**Extracted data**
####

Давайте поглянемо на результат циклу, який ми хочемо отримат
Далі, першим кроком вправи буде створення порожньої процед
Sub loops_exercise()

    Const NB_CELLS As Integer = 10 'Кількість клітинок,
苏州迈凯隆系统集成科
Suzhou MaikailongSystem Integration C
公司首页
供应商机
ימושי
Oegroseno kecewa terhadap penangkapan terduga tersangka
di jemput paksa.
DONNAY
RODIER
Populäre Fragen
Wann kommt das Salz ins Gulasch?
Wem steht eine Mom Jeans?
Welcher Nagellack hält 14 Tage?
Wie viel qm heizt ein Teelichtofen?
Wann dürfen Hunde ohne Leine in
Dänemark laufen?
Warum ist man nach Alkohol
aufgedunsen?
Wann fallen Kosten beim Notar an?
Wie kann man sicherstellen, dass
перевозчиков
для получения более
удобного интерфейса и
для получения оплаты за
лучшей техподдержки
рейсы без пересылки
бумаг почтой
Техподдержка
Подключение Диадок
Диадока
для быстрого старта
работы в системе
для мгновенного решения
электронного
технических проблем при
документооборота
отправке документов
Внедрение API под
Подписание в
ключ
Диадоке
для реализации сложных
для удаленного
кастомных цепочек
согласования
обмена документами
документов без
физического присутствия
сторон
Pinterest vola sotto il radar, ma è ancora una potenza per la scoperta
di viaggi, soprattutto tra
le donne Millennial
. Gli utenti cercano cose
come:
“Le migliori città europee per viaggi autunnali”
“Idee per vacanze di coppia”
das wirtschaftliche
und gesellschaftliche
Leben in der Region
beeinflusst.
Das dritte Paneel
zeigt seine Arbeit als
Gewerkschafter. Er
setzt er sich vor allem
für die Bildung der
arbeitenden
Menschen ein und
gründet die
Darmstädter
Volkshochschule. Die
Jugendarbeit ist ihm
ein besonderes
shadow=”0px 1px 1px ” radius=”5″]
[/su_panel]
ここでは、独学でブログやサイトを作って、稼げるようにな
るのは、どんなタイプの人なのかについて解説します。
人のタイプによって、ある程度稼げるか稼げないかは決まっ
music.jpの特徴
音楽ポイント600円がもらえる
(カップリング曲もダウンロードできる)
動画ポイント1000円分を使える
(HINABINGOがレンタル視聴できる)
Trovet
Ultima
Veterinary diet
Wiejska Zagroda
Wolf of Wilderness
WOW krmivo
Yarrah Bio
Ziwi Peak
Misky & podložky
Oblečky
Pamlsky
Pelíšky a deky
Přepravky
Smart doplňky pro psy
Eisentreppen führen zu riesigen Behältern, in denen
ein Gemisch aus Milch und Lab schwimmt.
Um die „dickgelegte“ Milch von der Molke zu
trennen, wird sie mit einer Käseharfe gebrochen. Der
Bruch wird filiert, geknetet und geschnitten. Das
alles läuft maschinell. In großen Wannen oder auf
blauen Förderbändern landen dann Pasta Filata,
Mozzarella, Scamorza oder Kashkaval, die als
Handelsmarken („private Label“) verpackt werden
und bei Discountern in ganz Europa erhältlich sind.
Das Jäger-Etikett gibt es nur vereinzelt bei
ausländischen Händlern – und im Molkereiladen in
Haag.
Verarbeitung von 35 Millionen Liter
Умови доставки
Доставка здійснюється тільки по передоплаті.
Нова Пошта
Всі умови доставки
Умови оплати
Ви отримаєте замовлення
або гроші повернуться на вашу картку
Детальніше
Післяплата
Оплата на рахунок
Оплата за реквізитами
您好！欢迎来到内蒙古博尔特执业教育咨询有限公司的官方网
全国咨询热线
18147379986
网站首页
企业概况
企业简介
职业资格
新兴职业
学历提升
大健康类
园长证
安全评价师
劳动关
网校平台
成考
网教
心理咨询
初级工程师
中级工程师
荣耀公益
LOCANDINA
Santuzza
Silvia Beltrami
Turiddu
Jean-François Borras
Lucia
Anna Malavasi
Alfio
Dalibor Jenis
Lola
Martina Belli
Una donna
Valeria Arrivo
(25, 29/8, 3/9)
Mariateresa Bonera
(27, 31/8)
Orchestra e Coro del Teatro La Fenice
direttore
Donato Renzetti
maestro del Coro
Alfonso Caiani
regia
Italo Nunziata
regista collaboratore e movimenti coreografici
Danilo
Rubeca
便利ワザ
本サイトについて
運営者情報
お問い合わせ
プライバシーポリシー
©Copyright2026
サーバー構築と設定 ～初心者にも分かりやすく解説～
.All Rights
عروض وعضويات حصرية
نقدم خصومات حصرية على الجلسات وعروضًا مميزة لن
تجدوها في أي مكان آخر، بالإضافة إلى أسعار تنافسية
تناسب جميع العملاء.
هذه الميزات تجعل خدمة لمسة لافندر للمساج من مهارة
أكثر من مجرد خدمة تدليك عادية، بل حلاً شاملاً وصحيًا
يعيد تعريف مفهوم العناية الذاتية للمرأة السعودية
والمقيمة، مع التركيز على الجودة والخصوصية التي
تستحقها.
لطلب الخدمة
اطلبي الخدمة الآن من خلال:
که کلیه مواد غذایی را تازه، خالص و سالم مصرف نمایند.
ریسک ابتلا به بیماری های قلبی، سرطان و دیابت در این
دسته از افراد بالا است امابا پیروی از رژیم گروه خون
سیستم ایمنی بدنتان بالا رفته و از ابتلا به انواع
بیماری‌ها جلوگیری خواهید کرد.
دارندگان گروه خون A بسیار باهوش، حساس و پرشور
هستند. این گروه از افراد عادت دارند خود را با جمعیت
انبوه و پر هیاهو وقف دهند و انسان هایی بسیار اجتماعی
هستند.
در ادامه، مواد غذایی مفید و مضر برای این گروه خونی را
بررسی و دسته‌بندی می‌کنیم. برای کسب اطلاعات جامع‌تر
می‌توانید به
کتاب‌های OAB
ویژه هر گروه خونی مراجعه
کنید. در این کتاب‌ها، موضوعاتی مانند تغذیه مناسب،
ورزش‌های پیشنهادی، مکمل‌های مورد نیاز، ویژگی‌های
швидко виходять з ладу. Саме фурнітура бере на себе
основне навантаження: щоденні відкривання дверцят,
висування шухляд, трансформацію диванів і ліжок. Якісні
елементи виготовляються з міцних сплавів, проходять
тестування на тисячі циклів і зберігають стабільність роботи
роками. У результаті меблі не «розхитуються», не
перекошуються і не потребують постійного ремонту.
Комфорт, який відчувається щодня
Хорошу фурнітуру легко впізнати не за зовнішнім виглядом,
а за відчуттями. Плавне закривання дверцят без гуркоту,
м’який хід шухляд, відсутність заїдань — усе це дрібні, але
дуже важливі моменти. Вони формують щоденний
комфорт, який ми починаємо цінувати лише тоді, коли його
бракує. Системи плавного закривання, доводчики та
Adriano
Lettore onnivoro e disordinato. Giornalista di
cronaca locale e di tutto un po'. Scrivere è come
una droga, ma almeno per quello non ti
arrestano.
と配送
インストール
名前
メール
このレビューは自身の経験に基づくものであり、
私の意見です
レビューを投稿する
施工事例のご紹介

####

**Task item**
Which lines of the listing include the string "خونی"? Pull them out.

**Solved problem**
در ادامه، مواد غذایی مفید و مضر برای این گروه خونی را
ویژه هر گروه خونی مراجعه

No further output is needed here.